Вот, одначе, и подлетаем, скоро свои золотые яблочки получишь, играйся хошь до гробовой доски. А покамест совет тебе дадим: понапихай-ка ты, братишка, в свои стишки-игрушки поболе всяких колких намеков – ну, там про сиятельного ноля, али про надувного какого налима. Это нынче очень востребовано будет – ишь, времена-то какие на дворе! А ежли кто станет ворчать, где, мол, ноль, а где налим, не вяжется как-то, – смело отвечай: это у меня поэтика такая! Это всё в моей голове бурлит – а потому преотлично вяжется! Ну, да чего тебя учить, ты и сам с усам. Сейчас вот в Италию съездишь – и совсем в полный разум войдешь. Однако не обессудь, браток, тут мы тебя и отпустим: полетишь вниз – и прямиком в избушку попадешь. А нам пора других чудаков красть, нам баушка-яга поштучно платит…»
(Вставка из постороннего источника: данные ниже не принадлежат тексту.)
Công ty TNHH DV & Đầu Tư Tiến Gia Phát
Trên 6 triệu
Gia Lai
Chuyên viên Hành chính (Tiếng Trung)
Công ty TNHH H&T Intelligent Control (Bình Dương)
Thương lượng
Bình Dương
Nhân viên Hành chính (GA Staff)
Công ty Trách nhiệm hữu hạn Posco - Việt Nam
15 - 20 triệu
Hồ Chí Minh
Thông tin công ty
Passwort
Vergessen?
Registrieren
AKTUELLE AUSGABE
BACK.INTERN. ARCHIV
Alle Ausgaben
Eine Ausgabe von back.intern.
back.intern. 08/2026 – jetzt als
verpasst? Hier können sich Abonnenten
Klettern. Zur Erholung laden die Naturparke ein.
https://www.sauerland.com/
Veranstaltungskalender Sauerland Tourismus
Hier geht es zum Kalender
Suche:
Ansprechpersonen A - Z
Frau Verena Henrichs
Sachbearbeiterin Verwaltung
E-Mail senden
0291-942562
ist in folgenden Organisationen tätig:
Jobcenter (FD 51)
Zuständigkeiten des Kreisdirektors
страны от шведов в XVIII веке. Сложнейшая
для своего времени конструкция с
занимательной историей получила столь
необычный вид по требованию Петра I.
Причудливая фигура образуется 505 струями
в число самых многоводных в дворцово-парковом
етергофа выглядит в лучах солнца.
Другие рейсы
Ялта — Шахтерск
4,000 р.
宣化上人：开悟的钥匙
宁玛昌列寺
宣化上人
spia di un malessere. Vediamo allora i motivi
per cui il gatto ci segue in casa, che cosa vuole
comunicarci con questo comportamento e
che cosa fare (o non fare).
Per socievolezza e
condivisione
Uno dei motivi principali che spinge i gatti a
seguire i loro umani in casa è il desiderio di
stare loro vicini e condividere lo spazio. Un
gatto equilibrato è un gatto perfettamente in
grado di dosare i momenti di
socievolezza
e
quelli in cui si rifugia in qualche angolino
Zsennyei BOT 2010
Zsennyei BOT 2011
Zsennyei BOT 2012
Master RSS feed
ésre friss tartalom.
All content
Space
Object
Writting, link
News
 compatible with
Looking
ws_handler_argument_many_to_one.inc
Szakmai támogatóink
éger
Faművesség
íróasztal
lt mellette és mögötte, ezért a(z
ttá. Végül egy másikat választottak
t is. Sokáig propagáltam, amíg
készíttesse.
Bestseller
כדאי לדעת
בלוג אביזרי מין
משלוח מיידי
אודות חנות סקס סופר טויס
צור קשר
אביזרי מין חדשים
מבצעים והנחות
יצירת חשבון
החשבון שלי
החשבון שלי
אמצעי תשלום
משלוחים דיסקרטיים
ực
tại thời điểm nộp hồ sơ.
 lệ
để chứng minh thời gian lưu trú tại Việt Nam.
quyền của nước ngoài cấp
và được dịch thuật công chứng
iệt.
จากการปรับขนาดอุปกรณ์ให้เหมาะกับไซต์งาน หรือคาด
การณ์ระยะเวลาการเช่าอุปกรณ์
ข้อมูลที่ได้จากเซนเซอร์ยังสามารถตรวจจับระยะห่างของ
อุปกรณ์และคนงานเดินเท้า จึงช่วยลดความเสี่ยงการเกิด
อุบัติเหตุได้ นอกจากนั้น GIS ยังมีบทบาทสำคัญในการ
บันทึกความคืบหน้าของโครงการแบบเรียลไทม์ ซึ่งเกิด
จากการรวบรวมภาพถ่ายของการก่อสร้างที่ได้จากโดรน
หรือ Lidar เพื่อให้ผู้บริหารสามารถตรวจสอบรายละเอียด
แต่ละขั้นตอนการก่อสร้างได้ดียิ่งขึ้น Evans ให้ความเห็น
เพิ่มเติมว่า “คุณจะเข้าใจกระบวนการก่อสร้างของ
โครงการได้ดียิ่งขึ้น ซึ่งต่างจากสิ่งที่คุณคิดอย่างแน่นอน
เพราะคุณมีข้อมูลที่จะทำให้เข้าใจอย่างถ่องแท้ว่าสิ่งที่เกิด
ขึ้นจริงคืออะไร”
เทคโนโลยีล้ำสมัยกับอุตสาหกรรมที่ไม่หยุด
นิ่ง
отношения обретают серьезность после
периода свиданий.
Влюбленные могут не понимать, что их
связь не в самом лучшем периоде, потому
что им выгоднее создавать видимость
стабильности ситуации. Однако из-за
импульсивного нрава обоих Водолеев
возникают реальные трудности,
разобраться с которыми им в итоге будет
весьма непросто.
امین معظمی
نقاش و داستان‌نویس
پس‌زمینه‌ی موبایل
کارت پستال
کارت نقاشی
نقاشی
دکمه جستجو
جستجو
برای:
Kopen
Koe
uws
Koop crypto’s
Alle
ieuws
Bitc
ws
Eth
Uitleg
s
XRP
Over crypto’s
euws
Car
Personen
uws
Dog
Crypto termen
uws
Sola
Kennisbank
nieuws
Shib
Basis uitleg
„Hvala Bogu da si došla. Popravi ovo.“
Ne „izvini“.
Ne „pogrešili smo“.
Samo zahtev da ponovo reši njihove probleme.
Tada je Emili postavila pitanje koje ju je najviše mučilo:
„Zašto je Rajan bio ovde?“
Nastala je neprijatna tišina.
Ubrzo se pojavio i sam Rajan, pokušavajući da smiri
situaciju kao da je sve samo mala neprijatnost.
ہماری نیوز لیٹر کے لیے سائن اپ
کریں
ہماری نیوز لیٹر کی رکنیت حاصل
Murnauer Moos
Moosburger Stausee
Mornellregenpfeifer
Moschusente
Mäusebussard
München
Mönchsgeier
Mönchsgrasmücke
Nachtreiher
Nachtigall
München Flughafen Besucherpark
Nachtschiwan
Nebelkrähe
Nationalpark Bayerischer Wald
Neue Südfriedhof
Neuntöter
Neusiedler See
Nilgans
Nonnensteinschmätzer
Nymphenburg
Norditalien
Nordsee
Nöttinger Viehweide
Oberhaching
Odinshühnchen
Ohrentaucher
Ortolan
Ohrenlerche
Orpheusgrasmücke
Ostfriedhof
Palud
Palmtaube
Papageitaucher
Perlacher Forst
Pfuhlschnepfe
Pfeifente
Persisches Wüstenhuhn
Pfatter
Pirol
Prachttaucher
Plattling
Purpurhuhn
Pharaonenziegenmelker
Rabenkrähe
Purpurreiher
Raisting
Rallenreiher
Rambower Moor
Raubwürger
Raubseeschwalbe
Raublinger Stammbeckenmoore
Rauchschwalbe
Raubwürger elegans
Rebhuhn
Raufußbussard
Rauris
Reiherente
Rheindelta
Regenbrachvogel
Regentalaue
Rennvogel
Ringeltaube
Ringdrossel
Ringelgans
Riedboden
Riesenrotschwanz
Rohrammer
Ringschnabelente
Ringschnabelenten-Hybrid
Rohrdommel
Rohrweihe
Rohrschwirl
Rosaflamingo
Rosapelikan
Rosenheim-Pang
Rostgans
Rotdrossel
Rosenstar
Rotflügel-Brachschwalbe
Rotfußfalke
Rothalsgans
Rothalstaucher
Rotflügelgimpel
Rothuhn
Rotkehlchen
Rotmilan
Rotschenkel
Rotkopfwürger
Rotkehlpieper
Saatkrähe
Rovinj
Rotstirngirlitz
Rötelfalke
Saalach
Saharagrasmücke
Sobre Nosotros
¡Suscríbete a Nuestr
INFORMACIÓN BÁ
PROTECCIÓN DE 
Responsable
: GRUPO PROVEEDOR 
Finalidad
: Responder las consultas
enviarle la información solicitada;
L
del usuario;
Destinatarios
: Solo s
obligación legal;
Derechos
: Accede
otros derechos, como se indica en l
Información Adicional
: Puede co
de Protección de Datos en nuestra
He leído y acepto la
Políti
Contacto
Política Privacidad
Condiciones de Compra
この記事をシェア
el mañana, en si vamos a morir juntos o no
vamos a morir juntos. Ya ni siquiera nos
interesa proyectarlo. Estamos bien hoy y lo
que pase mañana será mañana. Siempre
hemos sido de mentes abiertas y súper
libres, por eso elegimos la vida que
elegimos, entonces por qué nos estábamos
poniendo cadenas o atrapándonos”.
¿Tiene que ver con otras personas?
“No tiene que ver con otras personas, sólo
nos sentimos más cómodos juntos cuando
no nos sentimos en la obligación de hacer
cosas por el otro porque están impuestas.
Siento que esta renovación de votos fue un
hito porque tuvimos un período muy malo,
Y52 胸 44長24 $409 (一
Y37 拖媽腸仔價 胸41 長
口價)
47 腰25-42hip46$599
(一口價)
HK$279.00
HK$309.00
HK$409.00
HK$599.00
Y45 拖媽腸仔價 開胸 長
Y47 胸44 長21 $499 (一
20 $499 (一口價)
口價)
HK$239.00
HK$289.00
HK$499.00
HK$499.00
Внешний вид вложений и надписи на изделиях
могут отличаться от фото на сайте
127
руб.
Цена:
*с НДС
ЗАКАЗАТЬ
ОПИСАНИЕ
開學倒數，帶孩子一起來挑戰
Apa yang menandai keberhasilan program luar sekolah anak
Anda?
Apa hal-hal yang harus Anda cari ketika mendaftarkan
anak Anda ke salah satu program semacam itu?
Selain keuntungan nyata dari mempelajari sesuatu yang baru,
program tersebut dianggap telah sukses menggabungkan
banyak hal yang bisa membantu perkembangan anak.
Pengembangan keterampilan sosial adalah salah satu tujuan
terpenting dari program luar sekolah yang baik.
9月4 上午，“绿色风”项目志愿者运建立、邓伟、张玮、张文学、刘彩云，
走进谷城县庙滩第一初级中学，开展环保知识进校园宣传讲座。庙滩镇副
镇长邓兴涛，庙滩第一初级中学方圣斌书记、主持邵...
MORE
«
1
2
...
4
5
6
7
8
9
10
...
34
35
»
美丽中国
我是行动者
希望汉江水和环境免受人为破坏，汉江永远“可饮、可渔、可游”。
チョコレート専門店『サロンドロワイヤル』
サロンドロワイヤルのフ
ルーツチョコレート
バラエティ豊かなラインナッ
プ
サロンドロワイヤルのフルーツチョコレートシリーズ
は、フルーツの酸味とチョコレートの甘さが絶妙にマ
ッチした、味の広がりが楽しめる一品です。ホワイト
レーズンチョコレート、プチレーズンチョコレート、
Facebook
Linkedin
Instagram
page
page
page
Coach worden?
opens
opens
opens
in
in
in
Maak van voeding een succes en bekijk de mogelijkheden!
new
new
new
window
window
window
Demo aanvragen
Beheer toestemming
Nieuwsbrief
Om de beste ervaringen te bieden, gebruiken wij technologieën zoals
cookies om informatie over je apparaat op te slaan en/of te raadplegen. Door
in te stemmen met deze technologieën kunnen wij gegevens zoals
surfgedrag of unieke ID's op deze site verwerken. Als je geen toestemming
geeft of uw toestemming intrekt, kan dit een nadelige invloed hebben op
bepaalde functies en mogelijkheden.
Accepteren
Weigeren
И тут очнулся добрый молодец. Те же полати, и жена та же под боком. А мобильник на столе вот звенит, вот заливается!.. Не иначе, Айзенберг звонит. Ну, значит, пора приниматься за дело, за старинное дело свое. Авось и впрямь в Италию на халяву отправят. А то и в саму Америку. Гуси-лебеди, где вы, ау!

…Такой вот представилась мне однажды история, происшедшая с одним моим знакомым, героем стихотворения, сочиненного в самом начале 90-х годов. Правда, в ту пору я называл этого тусовочного сочинителя «милым братом», дружески увещевал, советовал ему почаще предков окликать в своих стихах. Ну, чего не сделаешь в порыве житейской приязни…


ОСЛЕПШИЕ


Мы выходим из ада на свет…

Мы выходим не в райские кущи –

Лишь на свет, не сиявший сто лет,

В наши очи безжалостно бьющий.


И не видим уже ничего

В ярком куполе света Господня.

Даже явный источник его, –

Вечный крест, – нам не виден сегодня.


Но пройдет ослепленье – и впредь,

Вновь открыв себе землю и небо,

Будем вольно и сладостно зреть

Всё, что есть… В это веруем слепо.


Мы выходим из ада на свет,

Мы выходим… А может, и нет…


Окончательно ли моя страна решила расстаться с безбожным 70-летием? Судя по этому стихотворению, опубликованному в Ярославле в начале 90-х годов, я очень хотел, чтобы вышло именно так – но одновременно и тревожился, и сомневался в необратимости процесса воцерковления народа. Поскольку видел, что многие мои соотечественники (особенно – в провинции) боятся высунуть свою голову из клетки примитивного материализма, сколоченной советской школой.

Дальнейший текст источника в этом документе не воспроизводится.